Fast forward to a distraught phone call I received from Gail who was crying uncontrollably. She first asked me not to judge her for what she was about to tell me. I told her I would let the Word of God shine light on her situation (I was so thankful God gave me this opportunity!). She began to tell me that her “close friend” decided she no longer wanted to live with her, and was leaving to return to her hometown for the support of her family. Gail admitted that they loved each other so much that at one point they had taken measures to have a baby but their attempts were futile.

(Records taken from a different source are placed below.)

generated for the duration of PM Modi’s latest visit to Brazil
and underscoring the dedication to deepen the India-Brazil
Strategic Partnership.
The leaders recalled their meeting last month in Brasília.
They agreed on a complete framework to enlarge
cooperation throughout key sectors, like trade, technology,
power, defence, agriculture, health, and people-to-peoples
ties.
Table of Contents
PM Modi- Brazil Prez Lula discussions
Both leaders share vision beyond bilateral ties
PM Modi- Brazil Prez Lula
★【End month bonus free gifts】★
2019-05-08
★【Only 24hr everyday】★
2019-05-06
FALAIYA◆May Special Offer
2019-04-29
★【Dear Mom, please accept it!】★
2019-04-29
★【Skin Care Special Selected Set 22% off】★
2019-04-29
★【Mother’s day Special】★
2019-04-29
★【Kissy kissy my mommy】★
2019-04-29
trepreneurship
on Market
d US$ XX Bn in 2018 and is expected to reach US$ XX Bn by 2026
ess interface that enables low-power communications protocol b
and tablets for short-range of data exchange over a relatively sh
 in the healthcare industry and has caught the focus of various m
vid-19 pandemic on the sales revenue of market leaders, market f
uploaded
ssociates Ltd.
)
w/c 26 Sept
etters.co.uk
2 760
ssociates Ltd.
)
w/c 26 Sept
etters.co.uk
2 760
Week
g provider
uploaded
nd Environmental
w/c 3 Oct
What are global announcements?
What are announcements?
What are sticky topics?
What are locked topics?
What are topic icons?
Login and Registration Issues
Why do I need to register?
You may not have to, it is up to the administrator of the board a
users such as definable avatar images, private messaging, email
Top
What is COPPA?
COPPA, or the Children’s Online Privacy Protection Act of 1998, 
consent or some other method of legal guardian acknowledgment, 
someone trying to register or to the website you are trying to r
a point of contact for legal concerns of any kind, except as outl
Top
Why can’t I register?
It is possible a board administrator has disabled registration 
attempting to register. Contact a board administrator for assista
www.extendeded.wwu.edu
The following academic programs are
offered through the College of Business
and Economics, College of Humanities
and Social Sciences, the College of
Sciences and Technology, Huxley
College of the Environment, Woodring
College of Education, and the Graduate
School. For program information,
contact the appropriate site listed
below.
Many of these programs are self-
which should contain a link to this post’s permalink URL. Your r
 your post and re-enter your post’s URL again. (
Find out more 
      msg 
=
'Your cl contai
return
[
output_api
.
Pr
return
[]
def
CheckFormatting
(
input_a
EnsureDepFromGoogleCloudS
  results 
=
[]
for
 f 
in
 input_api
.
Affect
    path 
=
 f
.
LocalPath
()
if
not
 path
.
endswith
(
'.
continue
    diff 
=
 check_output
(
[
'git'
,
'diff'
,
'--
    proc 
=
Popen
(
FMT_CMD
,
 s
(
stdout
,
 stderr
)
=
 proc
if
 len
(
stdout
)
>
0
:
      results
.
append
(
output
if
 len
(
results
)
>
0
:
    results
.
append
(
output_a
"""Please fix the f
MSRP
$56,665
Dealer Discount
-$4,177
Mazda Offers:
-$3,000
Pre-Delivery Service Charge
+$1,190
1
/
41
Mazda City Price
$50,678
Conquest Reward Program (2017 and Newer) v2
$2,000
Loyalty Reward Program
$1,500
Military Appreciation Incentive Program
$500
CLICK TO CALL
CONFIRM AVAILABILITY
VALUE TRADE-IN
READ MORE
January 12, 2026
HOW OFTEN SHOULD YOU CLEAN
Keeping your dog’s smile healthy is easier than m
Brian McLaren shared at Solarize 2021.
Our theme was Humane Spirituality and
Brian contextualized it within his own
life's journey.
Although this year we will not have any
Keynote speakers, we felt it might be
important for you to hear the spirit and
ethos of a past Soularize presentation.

She described that the pain she was experiencing from this impending separation was greater than the pain she felt after her divorce and that she couldn’t imagine life without her. She told me that her friend stated she wanted to get it right with God. Gail begged her to stay and told her they could begin attending church to grow spiritually together but the friend would not listen; she wanted out of the relationship.
For the first time, Gail and I spoke candidly about her gay love affair and she admitted that this was a wake up call for her. As Gail opened up to me, I was praising God for the grace He was extending her – an opportunity to come out of a sinful lifestyle, to repent, and to get back on the straight and narrow path. I was thankful that God did not give her over to her depraved mind! Instead, she had another opportunity to choose the way of escape and be pardoned from her sin.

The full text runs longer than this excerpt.